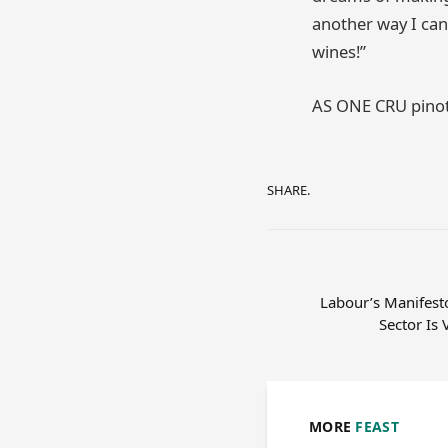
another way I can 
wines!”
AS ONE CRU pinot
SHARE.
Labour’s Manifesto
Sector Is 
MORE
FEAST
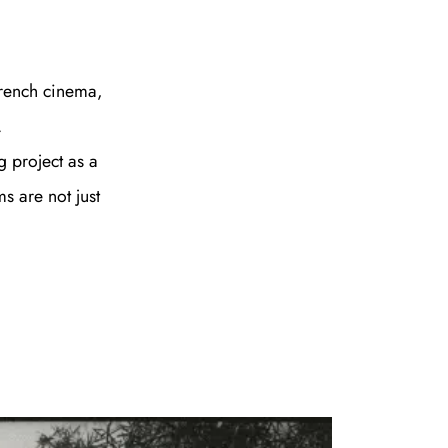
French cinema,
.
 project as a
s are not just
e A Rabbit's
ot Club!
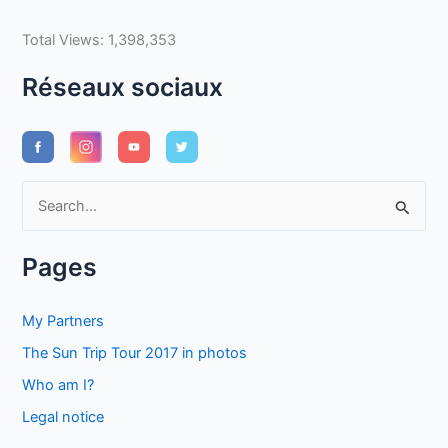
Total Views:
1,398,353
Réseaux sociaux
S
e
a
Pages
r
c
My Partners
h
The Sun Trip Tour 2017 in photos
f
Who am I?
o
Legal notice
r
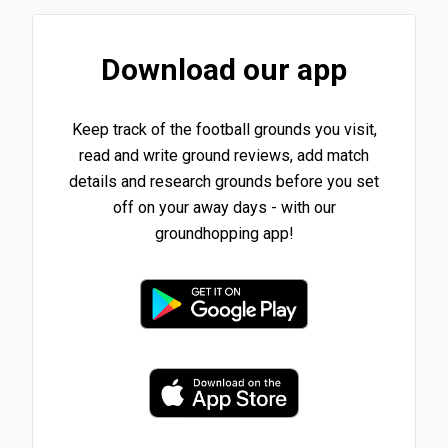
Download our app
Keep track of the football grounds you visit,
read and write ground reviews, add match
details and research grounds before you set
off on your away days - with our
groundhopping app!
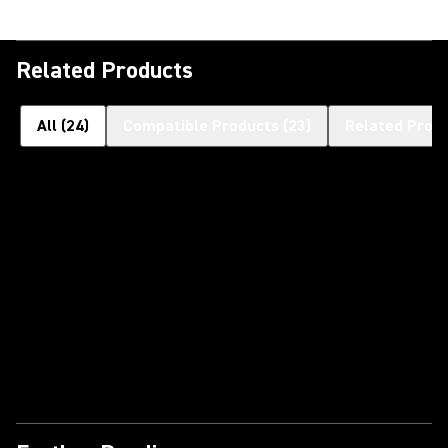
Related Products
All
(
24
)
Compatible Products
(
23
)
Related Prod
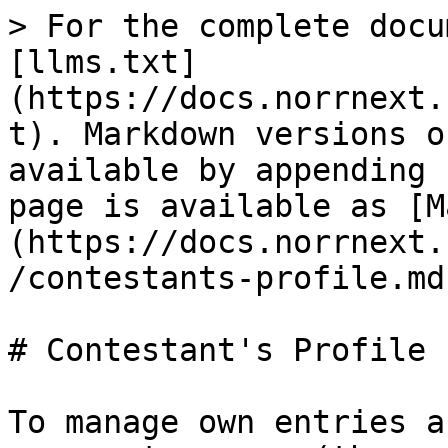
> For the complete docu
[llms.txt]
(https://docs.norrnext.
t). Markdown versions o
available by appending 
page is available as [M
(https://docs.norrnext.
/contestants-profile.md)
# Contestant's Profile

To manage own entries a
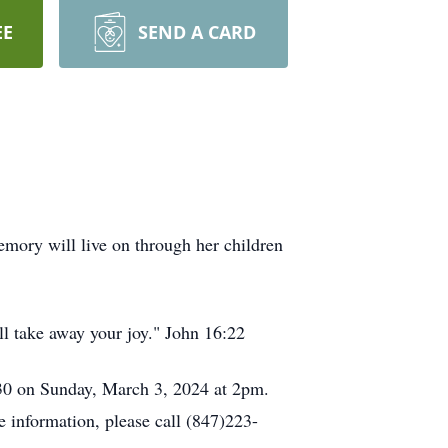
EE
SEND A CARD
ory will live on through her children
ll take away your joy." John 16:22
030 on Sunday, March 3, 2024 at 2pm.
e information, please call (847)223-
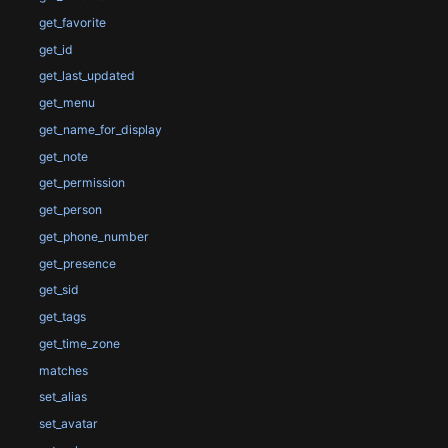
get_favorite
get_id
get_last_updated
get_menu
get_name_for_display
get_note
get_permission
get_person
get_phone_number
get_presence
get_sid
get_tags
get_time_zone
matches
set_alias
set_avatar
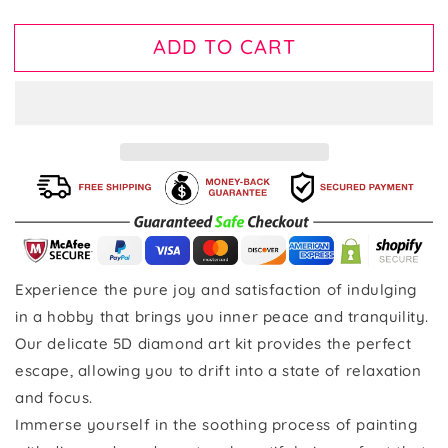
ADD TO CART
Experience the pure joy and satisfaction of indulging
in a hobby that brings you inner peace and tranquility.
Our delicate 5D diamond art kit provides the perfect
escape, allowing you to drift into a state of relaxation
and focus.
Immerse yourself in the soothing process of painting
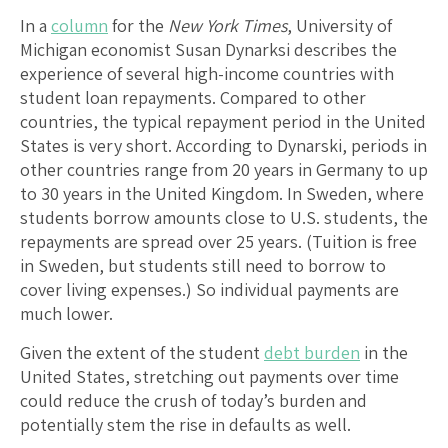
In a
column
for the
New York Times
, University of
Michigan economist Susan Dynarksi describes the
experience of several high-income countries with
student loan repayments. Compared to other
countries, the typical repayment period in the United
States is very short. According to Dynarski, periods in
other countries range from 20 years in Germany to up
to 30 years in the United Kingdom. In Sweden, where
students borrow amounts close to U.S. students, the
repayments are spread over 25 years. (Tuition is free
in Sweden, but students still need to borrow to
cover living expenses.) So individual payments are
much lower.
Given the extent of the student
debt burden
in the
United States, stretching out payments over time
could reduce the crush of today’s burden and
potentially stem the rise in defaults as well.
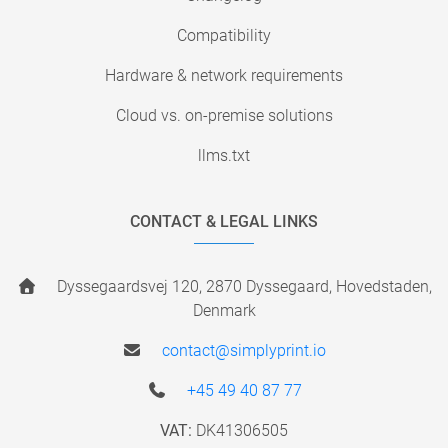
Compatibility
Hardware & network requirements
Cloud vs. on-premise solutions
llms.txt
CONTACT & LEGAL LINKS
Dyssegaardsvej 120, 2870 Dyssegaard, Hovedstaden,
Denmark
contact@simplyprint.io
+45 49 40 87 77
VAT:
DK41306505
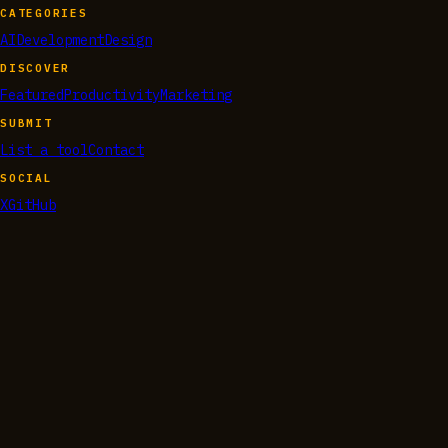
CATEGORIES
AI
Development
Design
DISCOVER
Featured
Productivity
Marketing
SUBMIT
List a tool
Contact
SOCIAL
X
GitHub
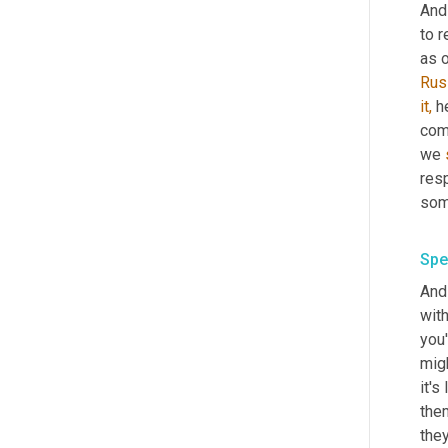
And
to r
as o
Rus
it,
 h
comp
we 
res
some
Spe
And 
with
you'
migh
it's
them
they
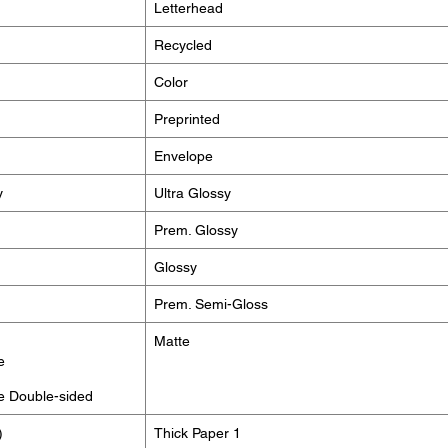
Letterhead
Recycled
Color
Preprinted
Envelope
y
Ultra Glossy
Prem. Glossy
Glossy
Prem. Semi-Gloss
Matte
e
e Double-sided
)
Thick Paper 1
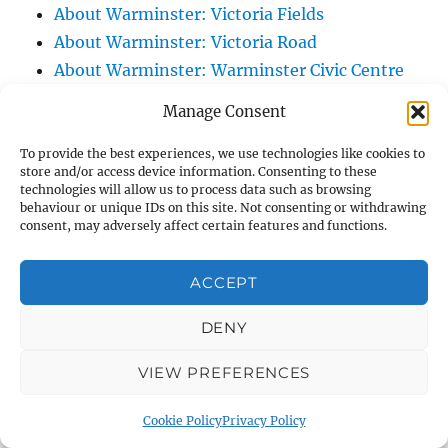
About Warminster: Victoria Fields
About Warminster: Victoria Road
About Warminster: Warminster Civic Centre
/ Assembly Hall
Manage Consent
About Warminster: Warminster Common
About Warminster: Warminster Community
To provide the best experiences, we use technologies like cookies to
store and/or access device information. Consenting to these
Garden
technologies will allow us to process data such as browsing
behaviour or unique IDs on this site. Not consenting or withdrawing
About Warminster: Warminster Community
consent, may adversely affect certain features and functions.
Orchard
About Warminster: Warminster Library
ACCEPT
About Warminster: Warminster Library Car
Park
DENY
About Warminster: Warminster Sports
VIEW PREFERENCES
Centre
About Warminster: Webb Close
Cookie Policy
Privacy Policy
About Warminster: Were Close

____________________

Exercise aim: Take the entries above and copy out all lines with the string "Warminster".

Answer space:
About Warminster: Victoria Fields
About Warminster: Victoria Road
About Warminster: Warminster Civic Centre
About Warminster: Warminster Common
About Warminster: Warminster Community
About Warminster: Warminster Community
About Warminster: Warminster Library
About Warminster: Warminster Library Car
About Warminster: Warminster Sports
About Warminster: Webb Close
About Warminster: Were Close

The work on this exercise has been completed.